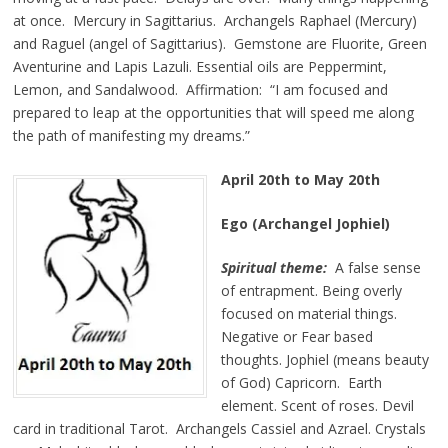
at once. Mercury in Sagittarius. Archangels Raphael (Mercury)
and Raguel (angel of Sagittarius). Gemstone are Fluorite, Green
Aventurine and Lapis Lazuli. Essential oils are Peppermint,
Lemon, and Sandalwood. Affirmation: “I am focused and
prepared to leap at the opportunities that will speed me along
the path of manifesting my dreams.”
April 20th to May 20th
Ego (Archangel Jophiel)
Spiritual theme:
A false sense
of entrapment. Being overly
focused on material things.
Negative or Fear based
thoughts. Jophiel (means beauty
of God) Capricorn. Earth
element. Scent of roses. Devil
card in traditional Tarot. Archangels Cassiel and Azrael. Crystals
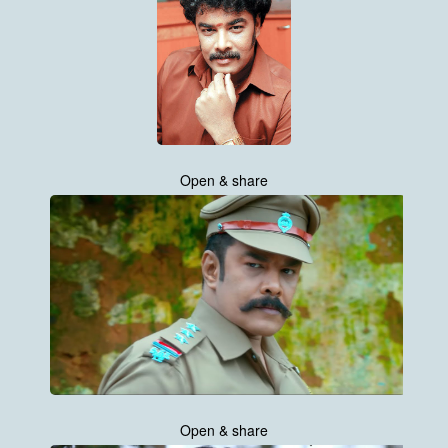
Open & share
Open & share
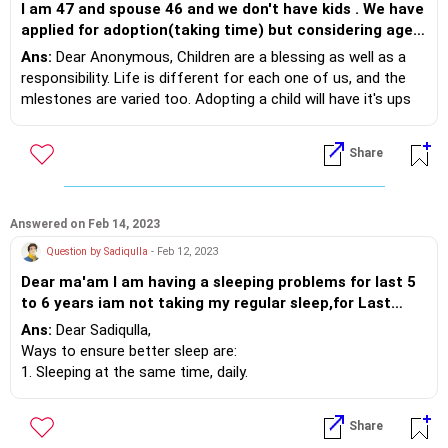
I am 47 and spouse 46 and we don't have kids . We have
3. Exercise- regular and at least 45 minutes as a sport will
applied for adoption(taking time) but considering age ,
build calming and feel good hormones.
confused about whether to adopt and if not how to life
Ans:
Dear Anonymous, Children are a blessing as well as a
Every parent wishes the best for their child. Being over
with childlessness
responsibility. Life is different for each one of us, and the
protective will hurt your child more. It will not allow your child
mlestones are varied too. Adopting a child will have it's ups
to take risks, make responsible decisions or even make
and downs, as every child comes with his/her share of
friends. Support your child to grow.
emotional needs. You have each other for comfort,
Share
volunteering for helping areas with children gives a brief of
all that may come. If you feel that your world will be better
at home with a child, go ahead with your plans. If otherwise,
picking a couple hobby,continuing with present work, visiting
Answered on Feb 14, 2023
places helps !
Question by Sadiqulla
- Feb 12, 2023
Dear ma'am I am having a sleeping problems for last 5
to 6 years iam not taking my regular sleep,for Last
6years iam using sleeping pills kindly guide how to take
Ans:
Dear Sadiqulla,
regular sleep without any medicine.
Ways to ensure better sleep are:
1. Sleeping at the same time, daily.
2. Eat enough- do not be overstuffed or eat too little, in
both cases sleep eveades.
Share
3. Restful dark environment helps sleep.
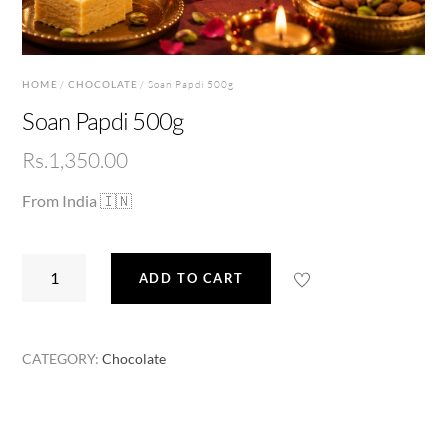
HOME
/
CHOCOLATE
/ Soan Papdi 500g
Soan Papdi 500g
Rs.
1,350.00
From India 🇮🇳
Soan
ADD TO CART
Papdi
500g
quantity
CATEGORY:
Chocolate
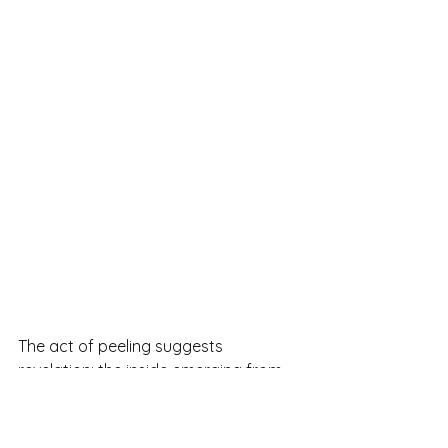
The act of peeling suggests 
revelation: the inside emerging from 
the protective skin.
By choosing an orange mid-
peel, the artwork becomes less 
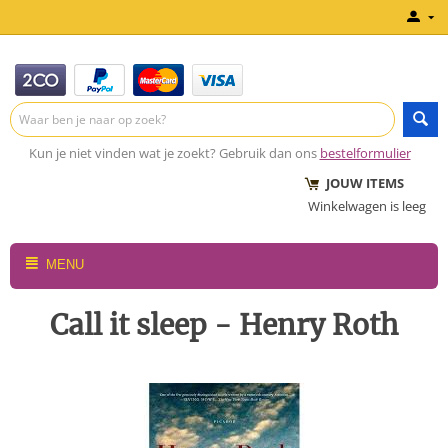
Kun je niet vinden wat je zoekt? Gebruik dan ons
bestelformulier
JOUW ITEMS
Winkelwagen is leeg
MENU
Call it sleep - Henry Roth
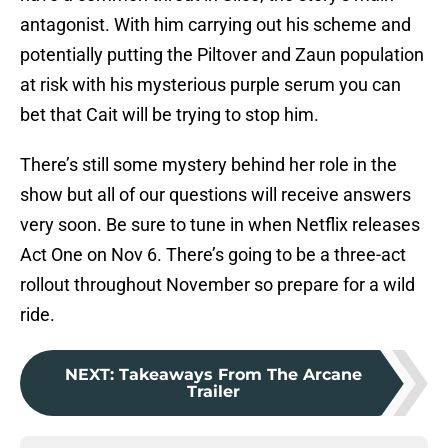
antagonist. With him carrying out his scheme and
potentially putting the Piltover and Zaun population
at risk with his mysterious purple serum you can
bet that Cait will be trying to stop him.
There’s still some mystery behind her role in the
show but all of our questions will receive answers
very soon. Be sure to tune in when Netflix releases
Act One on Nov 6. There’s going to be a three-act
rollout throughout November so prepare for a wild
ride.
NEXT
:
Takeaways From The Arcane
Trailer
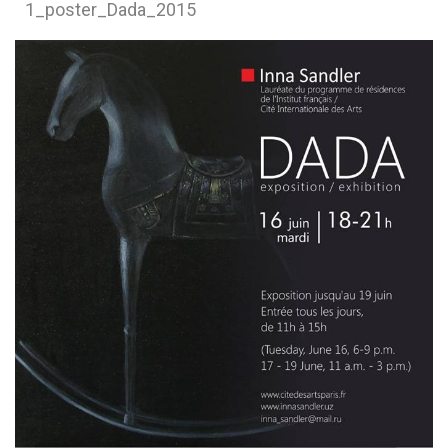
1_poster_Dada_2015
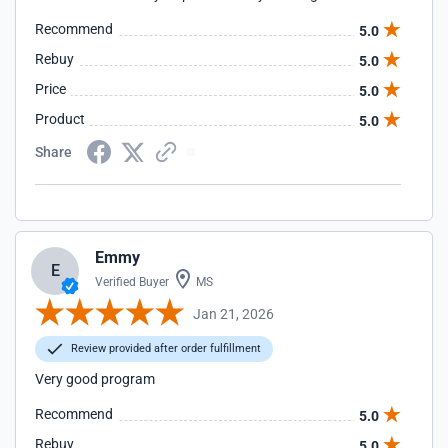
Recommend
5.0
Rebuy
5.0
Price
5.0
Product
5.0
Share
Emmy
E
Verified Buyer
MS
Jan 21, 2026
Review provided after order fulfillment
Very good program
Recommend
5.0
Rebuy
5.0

(REQUIRED WORK): How would the lines above read from the one with "Kun je niet" to the one with "Act One on Nov", inclusive, with no pictures? Write them out exactly.

(ANSWER TO THIS TASK):
Kun je niet vinden wat je zoekt? Gebruik dan ons
bestelformulier
JOUW ITEMS
Winkelwagen is leeg
MENU
Call it sleep - Henry Roth
antagonist. With him carrying out his scheme and
potentially putting the Piltover and Zaun population
at risk with his mysterious purple serum you can
bet that Cait will be trying to stop him.
There’s still some mystery behind her role in the
show but all of our questions will receive answers
very soon. Be sure to tune in when Netflix releases
Act One on Nov 6. There’s going to be a three-act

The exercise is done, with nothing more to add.